▶ TASK DATA
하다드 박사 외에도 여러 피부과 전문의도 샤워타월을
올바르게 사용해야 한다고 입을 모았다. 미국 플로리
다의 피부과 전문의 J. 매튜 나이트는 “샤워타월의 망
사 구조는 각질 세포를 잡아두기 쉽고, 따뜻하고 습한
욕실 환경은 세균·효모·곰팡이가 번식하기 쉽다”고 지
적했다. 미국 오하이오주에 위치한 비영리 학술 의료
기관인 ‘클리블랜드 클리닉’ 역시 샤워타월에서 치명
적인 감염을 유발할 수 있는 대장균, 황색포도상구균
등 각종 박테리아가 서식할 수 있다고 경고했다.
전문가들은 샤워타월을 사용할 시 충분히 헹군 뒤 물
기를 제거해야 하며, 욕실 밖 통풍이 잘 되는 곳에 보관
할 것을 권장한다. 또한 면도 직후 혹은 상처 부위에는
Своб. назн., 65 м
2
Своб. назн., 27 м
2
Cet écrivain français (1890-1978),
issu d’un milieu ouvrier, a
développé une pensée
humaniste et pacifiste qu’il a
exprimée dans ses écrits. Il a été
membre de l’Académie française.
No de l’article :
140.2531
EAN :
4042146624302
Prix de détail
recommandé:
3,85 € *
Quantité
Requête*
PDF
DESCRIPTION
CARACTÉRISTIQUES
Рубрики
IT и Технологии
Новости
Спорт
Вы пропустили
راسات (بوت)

▶ TASK ITEM
Transcribe, exactly and completely, all of the entries.

▶ SOLUTION
하다드 박사 외에도 여러 피부과 전문의도 샤워타월을
올바르게 사용해야 한다고 입을 모았다. 미국 플로리
다의 피부과 전문의 J. 매튜 나이트는 “샤워타월의 망
사 구조는 각질 세포를 잡아두기 쉽고, 따뜻하고 습한
욕실 환경은 세균·효모·곰팡이가 번식하기 쉽다”고 지
적했다. 미국 오하이오주에 위치한 비영리 학술 의료
기관인 ‘클리블랜드 클리닉’ 역시 샤워타월에서 치명
적인 감염을 유발할 수 있는 대장균, 황색포도상구균
등 각종 박테리아가 서식할 수 있다고 경고했다.
전문가들은 샤워타월을 사용할 시 충분히 헹군 뒤 물
기를 제거해야 하며, 욕실 밖 통풍이 잘 되는 곳에 보관
할 것을 권장한다. 또한 면도 직후 혹은 상처 부위에는
Своб. назн., 65 м
2
Своб. назн., 27 м
2
Cet écrivain français (1890-1978),
issu d’un milieu ouvrier, a
développé une pensée
humaniste et pacifiste qu’il a
exprimée dans ses écrits. Il a été
membre de l’Académie française.
No de l’article :
140.2531
EAN :
4042146624302
Prix de détail
recommandé:
3,85 € *
Quantité
Requête*
PDF
DESCRIPTION
CARACTÉRISTIQUES
Рубрики
IT и Технологии
Новости
Спорт
Вы пропустили
راسات (بوت)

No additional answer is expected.